Ucraina, Russia e Stati Uniti tornano a sedersi allo stesso tavolo per avviare i primi colloqui trilaterali nel tentativo di verificare se esistano reali margini per porre fine alla guerra tra Mosca e Kiev, in corso ormai da quattro anni. Il summit si svolge oggi e domani negli Emirati Arabi Uniti, scelti come sede neutrale per un confronto che si annuncia complesso e carico di incognite.

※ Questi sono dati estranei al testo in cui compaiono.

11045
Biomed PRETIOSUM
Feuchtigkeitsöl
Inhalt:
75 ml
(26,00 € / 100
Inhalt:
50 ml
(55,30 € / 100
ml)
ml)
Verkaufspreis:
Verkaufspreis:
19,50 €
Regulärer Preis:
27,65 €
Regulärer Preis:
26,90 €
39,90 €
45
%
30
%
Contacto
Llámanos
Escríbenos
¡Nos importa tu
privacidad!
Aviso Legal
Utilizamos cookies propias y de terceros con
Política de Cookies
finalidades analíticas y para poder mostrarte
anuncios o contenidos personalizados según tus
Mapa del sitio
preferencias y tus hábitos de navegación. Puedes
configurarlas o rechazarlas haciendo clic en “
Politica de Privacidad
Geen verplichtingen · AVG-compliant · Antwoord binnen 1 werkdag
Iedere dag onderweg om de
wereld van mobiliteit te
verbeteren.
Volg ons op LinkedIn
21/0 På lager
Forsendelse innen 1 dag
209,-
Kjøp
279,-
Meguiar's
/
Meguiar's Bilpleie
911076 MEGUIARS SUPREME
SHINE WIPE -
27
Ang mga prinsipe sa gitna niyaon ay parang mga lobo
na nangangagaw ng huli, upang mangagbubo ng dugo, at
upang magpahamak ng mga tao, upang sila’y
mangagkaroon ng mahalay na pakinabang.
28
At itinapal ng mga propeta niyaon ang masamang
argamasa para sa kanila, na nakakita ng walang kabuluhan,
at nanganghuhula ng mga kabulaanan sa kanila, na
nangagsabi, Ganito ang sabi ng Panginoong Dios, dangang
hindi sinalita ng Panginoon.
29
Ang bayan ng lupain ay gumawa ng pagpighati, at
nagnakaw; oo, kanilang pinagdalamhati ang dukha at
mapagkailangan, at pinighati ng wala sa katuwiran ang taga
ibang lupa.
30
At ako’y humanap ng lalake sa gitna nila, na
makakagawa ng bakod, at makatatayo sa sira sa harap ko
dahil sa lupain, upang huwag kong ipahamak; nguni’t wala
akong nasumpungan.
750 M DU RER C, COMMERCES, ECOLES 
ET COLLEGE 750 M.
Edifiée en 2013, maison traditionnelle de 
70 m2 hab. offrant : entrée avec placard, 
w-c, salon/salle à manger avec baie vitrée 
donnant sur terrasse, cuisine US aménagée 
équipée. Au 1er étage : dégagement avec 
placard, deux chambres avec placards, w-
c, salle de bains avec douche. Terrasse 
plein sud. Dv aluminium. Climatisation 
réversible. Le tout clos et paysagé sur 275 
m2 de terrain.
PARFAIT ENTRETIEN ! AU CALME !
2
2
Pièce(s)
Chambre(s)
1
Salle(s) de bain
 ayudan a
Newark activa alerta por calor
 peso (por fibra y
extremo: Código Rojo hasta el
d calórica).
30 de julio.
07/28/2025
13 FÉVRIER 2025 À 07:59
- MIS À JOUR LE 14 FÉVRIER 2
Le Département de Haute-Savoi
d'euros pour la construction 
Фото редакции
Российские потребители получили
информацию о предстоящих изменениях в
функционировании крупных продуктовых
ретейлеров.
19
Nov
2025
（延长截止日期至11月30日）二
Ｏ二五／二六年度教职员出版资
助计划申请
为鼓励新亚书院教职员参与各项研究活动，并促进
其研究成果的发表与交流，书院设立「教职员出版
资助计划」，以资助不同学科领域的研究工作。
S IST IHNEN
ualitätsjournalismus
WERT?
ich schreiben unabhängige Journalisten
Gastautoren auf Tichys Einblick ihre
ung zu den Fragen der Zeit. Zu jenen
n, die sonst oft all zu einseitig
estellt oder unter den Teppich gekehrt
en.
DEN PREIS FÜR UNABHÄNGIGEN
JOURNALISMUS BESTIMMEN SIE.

L’appuntamento è stato preparato da due incontri di alto livello nelle ultime settimane. Al World Economic Forum di Davos si sono incontrati il presidente americano Donald Trump e il presidente ucraino Volodymyr Zelensky. A Mosca, invece, il presidente russo Vladimir Putin ha ricevuto Steve Witkoff e Jared Kushner, emissari diretti della Casa Bianca, incaricati di sondare la disponibilità del Cremlino a un percorso negoziale.
Le delegazioni in campo
La delegazione ucraina negli Emirati è composta da figure di primo piano dell’apparato politico e militare: il capo dell’ufficio presidenziale Kyrylo Budanov e il suo vice Serhii Kyslytsia, il leader parlamentare del partito Servitore del Popolo e negoziatore David Arakhamia, oltre al capo di Stato Maggiore Andrii Hnatov. Per la Russia, secondo quanto riferito dal consigliere del Cremlino Yuri Yushakov, la delegazione sarà guidata da Igor Kostyukov, capo del servizio di intelligence militare GRU, a conferma del peso strategico che Mosca attribuisce al confronto.
Il nodo Donbass
Il tema centrale sul tavolo resta il Donbass, come ribadito dallo stesso Zelensky alla vigilia dei colloqui. La questione dei territori dell’est dell’Ucraina, ha spiegato il presidente, “non è ancora stata risolta” e continua a rappresentare “la parte più difficile” dei negoziati. Nel trilaterale verranno discusse “diverse varianti” per tentare di sbloccare un’impasse che dura da mesi. La Russia punta a ottenere il controllo del Donbass attraverso la via diplomatica o, in alternativa, sul campo di battaglia. Tuttavia, le forze di Mosca restano lontane dall’obiettivo di controllare l’intera regione. Kiev, dal canto suo, non intende prendere in considerazione cessioni territoriali, soprattutto senza un previo referendum che coinvolga direttamente la popolazione interessata.
Un negoziato in salita
Lo stallo sul Donbass è uno dei principali fattori di frizione anche per Washington. Trump, che ha più volte rivendicato il ruolo di mediatore, guarda con crescente frustrazione alla difficoltà di completare la sua missione da pacificatore. I colloqui negli Emirati rappresentano dunque un primo banco di prova per capire se il formato trilaterale possa produrre almeno una convergenza minima su sicurezza, cessate il fuoco o garanzie politiche. Per ora, il summit non parte con aspettative di svolta immediata. Ma il semplice avvio di un confronto diretto tra Kiev, Mosca e Washington segna un passaggio politico rilevante, in un conflitto che resta bloccato sul terreno e sul piano diplomatico, con il Donbass ancora al centro di una trattativa tutta in salita.